In fifteen days, I will turn 20.
I’m the college student who sits in her dorm binge watching One Tree Hill and Grey's Anatomy while her friends take on the town.
And yes, I am obviously a Christian, and as much as that should be reason enough to skip out on the partying scene, apparently people need more of a reason.
But there isn’t. Jesus is, and will always be, a good enough reason.
But speaking of Jesus, in Matthew chapter 16, verse 23 Satan (the enemy, father of lies, the devil himself, etc.) comes to Jesus, through Peter.
Through Peter is important- hang onto that.
Jesus turned to Peter and said, “Get behind me Satan! You are a stumbling block to me; you do not have in mind the things of God, but the things of man."
He approached my Jesus the same way he approaches me- boldly. But my Jesus speaks truth to me the same way he did to Peter- boldly.
Satan knew exactly who Jesus was and exactly what He stood for, and that applies to me too.
Satan knows my weaknesses, and he’s going to aim right where it hurts.
He knows I struggle with anxiety and hearing my friends talk about how “a
He knows I struggle with loneliness and being alone while all my friends are out and about, soaking up every second of every day.
But I know a few things too.
I know that NOTHING has an ease that needs to be removed that is greater than what Jesus did for me.
He literally died. Gave up everything. To take away every one of my eases.
1 Corinthians 8:9-13 paints an awesome picture for a believer. If being a Christian isn’t a good enough reason to avoid the partying scene, this is.
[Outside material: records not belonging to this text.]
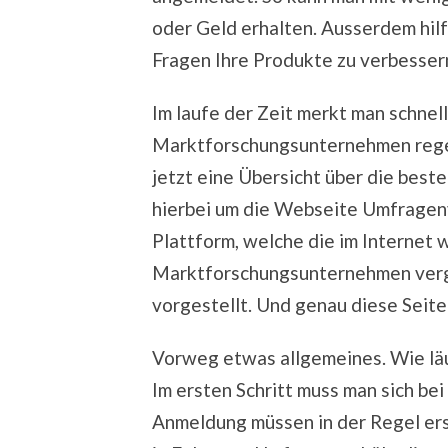
oder Geld erhalten. Ausserdem hil
Fragen Ihre Produkte zu verbesser
Im laufe der Zeit merkt man schnell
Marktforschungsunternehmen regel
jetzt eine Übersicht über die bes
hierbei um die Webseite Umfragenv
Plattform, welche die im Internet 
Marktforschungsunternehmen verg
vorgestellt. Und genau diese Seite
Vorweg etwas allgemeines. Wie lä
Im ersten Schritt muss man sich b
Anmeldung müssen in der Regel er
Be careful, however, that the exercise of your freedom does not become a stumbling block to the weak. For if anyone with a weak conscience sees you who have this knowledge eating in an idol’s temple, won’t he be emboldened to eat what has been sacrificed? So this weak brother, for whom Christ died, is destroyed by your knowledge. When you sin against your brothers in this way and wound their weak conscience, you sin against Christ.
Therefore, if what I eat causes my brother to fall into sin, I will never eat meat again, so that I will not cause him to fall.
Jesus was conversing with His disciples and telling them about how He had to go to Jerusalem and suffer- eventually leading to His death and resurrection. Peter speaks up and basically calls Jesus a fool for proclaiming His purpose. Jesus then describes Peter as a stumbling block, a hindrance, to Him.
Later on, Paul writes in 1 Corinthians of a person who has the knowledge of Salvation and still chooses to eat in an idol's temple- or to engage in worldly behavior. Paul explains that someone who has acknowledged Jesus Christ as their Lord and Savior, then makes a conscious decision to live like the world, becomes a stumbling block to those who don't yet know Christ.
There will always be people who will not understand why I refuse to spend my time looking for a false joy in the bottom of a bottle.
But, I refuse to see my family thrown into shambles because of a habit I picked up in college and couldn’t put down.
I refuse to allow my younger siblings to look at me and see a person who values a worldly passion over the presence of Christ.
I refuse to be a stumbling block- I will not be what Satan is to Jesus to my brothers and sisters in Christ.
And if that isn't a good enough reason, then there isn't one.